START Input data

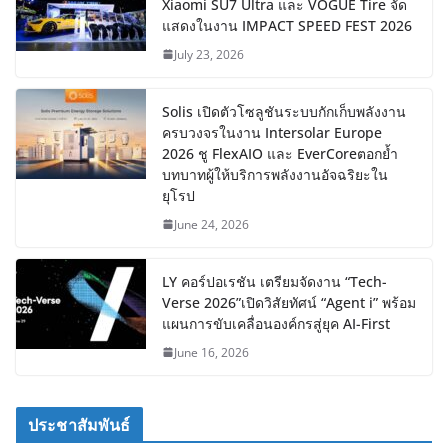
Xiaomi SU7 Ultra และ VOGUE Tire จัด
แสดงในงาน IMPACT SPEED FEST 2026
July 23, 2026
Solis เปิดตัวโซลูชันระบบกักเก็บพลังงาน
ครบวงจรในงาน Intersolar Europe
2026 ชู FlexAIO และ EverCoreตอกย้ำ
บทบาทผู้ให้บริการพลังงานอัจฉริยะใน
ยุโรป
June 24, 2026
LY คอร์ปอเรชัน เตรียมจัดงาน “Tech-
Verse 2026”เปิดวิสัยทัศน์ “Agent i” พร้อม
แผนการขับเคลื่อนองค์กรสู่ยุค AI-First
June 16, 2026
ประชาสัมพันธ์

END Input data

* Task brief *
The answer consists solely of the lines from the one containing "แผนการขับเคลื่อนองค์กรสู่ยุค AI-First" through the last line of the data above, reproduced exactly.

* Answer to this exercise *
แผนการขับเคลื่อนองค์กรสู่ยุค AI-First
June 16, 2026
ประชาสัมพันธ์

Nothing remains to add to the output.